Rimandare o non rimandare? Questo è il problema

Da Quipsicologia @Quipsicologia

Posso rimandare, tanto non cambia niente. Sì, lo faccio domani sono parole che tutti abbiamo detto almeno una volta nella vita. Per alcune persone il rimandare al giorno dopo e a quello dopo ancora è però un’abitudine talmente radicata da diventare distruttiva e da rendere difficile agire: ad esempio, alcune persone rimandano all’infinito il lavare i piatti, il portare l’auto dal meccanico o il preparare una relazione sino a quando non si ritrovano senza un piatto pulito, con l’auto che non mette in moto o con una manciata di ore per scrivere la relazione. Queste persone diranno che rimandare è una cosa più forte di loro e che, democraticamente, rimandano non solo le cose spiacevoli e noiose ma anche attività belle, ad esempio fare una telefonata per organizzare una vacanza.

Rimandare perché?

I motivi per cui scegliamo di rimandare sono tanti. Pensiamo che ci sia tempo o che ci siano altre cose da fare. O che per fare quella tale cosa dobbiamo essere dell’umore adatto o simili: l’attesa di questo momento perfetto potrebbe però essere vana e il momento perfetto in cui ci sentiamo pronti non arrivare mai. Soprattutto perché questo momento perfetto è una nostra sensazione interna.

Ancora, scegliamo di rimandare se pensiamo di non essere in grado di fare quella data cosa, se vogliamo farla al meglio o vogliamo essere certi di fare bella figura e di non ricevere critiche da chicchessia. Questioni legate al perfezionismo e all’autostima. Un esempio è lo studente universitario che rimanda continuamente la sessione in cui sosterrà l’esame perché vuole essere davvero preparato e certo di superarlo: rimandare può però portare al risultato paradossale di dare troppa importanza all’esame e di sentirsi sempre più insicuri e ansiosi.

Ci sono poi le persone che preferiscono rimandare perché vogliono rimanere in uno stato di sospensione ed evitare di prendere decisioni. Queste persone preferiscono non assumersi la responsabilità di una scelta.

Vita adulta e responsabilità

Il legame tra rimandare e rifiuto delle responsabilità è molto articolato e chiama in causa l’essere persone adulte.

A volte la tendenza a rimandare deriva infatti dal conflitto tra dovere e piacere, dal conflitto tra l’essere persone adulte che devono portare avanti degli impegni e assumersi responsabilità e l’essere dei bambini che vogliono fare soltanto quello che desiderano e nell’esatto momento in cui lo desiderano.
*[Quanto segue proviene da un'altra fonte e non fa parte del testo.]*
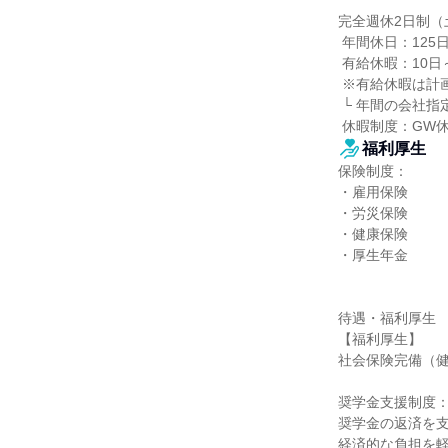
完全週休2日制（
 年間休日：125日

 有給休暇：10日～20日

 ※有給休暇は計画的付与制度を導入（年5日分）

 └ 年間の会社指定休日と合わせて効率的に取得できる制度です。

 休暇制度：G
福利厚生
保険制度：

・雇用保険

・労災保険

・健康保険

・厚生年金

待遇・福利厚生

【福利厚生】

社会保険完備（健
奨学金支援制度：
奨学金の返済を支
経済的な負担を軽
Freud parlava di principio di piacere che, man mano che si cresce, si armonizza e cede il passo al principio di realtà. Da questo punto di vista, non riusciamo a rinunciare al soddisfacimento che ci viene da attività piacevoli come andare al cinema con gli amici o lo stare su Facebook e rimandiamo a domani ciò che sappiamo avremmo dovuto fare oggi.

Ci sono però anche persone che rimandano di fare qualcosa senza dedicarsi a chissà quali attività ricreative; magari già il decidere di rimandare dà loro sollievo. In quest’altra tendenza a rimandare gioca forse una parte importante il modo in cui queste persone intendono la vita adulta: compiti e responsabilità che soffocano la loro identità, regole che ingabbiano la loro creatività. Per loro, rimandare è il tentativo di sottrarsi a richieste che sentono non in sintonia con la maniera in cui pensano di essere, un atto di ribellione. Rimandare permette di difendere se stessi e di non piegarsi a volontà esterne. È però un atto di ribellione infelice, dato che le cose prima o poi bisogna farle, e una soluzione più equilibrata sarebbe scendere a patti con la realtà e rinunciare almeno un po’ al sogno di una vita naturale e spontanea che non preveda disciplina o impegno, routine o struttura esterna. Non solo una vita del genere non credo possa esistere ma, se anche esistesse, sarebbe una vita piena di sé ma vuota degli altri.